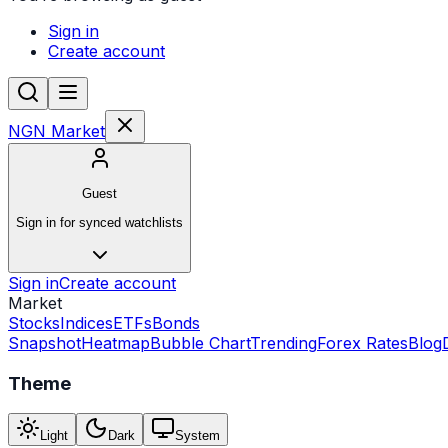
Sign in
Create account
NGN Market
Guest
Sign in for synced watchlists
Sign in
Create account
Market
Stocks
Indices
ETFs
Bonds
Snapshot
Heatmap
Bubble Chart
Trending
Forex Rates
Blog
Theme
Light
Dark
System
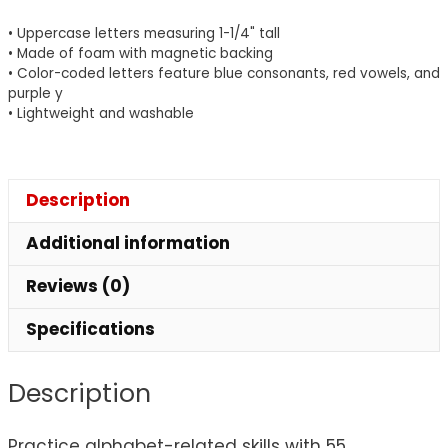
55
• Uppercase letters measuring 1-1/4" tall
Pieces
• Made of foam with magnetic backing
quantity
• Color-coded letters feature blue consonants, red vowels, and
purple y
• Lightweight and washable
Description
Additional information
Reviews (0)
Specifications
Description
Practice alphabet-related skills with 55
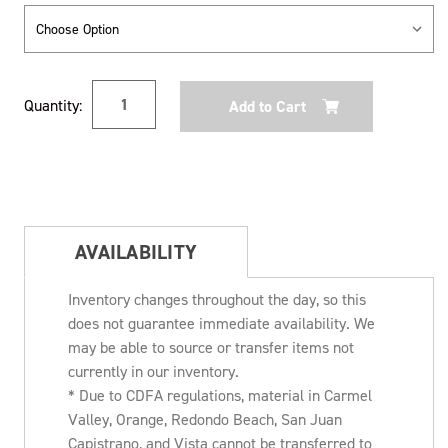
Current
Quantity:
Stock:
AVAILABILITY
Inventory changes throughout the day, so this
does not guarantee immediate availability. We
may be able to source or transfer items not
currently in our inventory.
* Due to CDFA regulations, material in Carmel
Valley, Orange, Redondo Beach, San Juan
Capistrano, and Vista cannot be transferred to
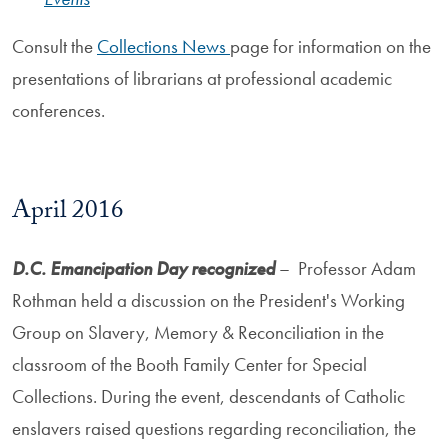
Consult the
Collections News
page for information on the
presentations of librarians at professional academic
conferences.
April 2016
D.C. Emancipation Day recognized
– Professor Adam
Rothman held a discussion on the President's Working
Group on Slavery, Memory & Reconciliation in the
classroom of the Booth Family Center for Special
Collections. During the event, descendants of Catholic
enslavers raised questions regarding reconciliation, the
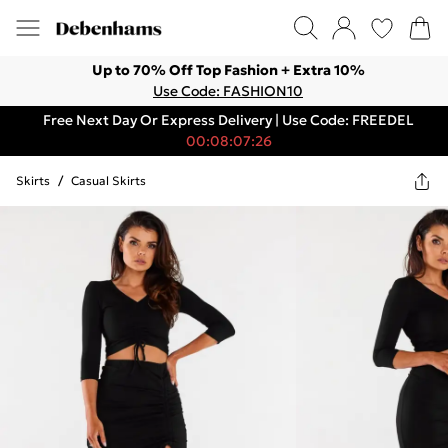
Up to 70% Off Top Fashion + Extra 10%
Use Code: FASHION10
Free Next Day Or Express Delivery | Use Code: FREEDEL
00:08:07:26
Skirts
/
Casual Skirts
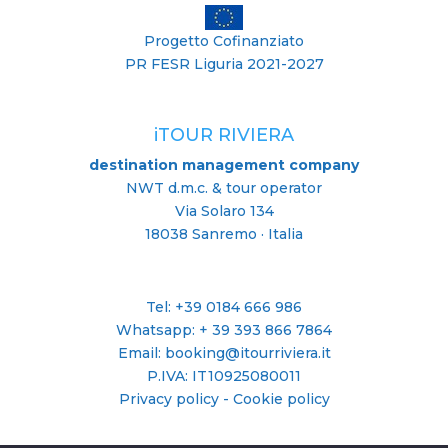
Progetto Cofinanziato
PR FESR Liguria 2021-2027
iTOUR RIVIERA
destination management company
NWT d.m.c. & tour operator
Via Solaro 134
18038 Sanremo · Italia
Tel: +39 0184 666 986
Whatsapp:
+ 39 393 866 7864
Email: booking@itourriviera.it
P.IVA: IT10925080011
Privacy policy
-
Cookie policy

What to do |
Within the listing above, find every line containing the string "information" and return it.

Answer area |
Additional information
page for information on the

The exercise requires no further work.